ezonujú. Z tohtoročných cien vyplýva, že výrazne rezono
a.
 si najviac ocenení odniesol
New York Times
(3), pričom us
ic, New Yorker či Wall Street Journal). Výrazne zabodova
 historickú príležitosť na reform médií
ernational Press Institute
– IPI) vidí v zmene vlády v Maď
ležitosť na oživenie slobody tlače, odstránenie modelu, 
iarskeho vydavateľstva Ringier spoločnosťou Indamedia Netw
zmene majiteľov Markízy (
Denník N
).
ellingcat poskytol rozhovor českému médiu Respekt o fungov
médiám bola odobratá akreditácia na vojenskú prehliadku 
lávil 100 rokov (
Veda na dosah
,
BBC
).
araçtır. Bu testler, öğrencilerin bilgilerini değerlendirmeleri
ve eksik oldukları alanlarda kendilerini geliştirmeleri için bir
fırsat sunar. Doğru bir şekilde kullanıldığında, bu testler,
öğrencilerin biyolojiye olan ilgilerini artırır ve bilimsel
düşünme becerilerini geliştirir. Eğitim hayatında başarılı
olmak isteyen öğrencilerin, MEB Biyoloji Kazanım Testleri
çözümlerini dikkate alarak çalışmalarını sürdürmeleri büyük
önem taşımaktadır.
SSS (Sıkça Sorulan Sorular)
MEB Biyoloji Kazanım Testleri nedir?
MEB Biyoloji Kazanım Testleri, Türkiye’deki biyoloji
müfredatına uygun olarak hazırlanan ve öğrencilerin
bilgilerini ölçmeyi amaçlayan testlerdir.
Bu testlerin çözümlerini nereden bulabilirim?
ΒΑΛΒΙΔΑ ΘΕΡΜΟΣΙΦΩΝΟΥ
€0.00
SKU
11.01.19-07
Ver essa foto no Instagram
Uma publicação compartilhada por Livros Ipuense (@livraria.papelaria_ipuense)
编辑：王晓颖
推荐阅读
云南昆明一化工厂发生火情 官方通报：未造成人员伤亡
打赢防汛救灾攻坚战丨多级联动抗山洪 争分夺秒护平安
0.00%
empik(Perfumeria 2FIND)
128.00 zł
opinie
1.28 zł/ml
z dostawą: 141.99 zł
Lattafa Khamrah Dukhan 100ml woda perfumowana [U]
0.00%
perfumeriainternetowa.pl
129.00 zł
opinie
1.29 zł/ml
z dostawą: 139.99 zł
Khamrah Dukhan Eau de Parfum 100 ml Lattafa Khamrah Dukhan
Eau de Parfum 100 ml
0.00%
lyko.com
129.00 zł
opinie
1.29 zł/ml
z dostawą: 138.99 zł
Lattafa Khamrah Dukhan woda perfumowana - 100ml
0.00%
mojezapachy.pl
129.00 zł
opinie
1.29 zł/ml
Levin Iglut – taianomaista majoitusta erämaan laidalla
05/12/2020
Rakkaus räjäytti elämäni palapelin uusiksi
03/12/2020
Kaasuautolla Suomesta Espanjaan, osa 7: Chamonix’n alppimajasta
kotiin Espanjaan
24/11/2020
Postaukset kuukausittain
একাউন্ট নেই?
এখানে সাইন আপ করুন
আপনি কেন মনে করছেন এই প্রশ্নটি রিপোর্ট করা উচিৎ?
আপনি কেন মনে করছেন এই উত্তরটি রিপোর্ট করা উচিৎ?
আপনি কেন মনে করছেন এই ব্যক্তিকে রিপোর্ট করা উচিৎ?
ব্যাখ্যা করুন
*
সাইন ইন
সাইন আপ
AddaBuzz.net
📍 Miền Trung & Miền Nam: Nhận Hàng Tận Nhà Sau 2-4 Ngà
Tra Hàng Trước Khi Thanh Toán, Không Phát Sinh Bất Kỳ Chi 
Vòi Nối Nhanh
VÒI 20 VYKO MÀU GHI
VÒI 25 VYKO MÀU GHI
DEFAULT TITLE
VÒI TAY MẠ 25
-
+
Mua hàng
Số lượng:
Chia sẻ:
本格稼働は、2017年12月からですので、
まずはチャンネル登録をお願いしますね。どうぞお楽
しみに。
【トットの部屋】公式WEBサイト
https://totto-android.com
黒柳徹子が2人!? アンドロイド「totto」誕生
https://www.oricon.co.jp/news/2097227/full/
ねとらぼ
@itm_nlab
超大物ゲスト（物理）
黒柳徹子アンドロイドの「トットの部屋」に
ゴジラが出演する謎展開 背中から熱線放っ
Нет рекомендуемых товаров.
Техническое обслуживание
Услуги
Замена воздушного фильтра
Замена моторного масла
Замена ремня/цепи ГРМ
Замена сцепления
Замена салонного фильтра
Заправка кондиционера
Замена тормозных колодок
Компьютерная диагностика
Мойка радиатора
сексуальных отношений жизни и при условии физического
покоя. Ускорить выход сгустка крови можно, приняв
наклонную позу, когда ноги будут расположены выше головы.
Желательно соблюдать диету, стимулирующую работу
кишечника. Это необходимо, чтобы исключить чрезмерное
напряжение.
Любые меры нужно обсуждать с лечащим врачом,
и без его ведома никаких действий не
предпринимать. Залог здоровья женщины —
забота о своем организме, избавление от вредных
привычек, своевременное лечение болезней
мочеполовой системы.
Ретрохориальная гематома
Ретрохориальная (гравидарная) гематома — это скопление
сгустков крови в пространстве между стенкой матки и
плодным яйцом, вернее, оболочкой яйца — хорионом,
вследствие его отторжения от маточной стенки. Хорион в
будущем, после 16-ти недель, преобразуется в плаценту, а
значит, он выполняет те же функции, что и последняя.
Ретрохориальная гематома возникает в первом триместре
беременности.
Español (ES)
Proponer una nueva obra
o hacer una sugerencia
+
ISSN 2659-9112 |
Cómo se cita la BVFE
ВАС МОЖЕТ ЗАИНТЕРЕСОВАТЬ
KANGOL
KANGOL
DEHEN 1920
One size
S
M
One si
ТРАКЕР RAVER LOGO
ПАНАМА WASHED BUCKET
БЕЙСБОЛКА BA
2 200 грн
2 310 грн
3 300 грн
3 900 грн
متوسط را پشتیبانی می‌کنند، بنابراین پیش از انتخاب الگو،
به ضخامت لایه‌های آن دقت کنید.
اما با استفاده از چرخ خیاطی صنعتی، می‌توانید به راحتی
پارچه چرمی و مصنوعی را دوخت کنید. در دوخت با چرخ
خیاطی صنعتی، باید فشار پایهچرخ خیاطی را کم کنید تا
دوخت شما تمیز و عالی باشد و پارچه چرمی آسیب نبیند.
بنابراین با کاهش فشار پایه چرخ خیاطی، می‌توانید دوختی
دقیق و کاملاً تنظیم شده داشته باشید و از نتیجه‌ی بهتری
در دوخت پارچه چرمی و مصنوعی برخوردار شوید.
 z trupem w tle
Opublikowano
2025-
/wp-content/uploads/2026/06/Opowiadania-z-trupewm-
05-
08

****************

When you reach the line containing "MEB Biyoloji Kazanım Testleri nedir?" in the data above, start copying exactly, and stop after the line containing "Ver essa foto no Instagram".

§ **Reply**
MEB Biyoloji Kazanım Testleri nedir?
MEB Biyoloji Kazanım Testleri, Türkiye’deki biyoloji
müfredatına uygun olarak hazırlanan ve öğrencilerin
bilgilerini ölçmeyi amaçlayan testlerdir.
Bu testlerin çözümlerini nereden bulabilirim?
ΒΑΛΒΙΔΑ ΘΕΡΜΟΣΙΦΩΝΟΥ
€0.00
SKU
11.01.19-07
Ver essa foto no Instagram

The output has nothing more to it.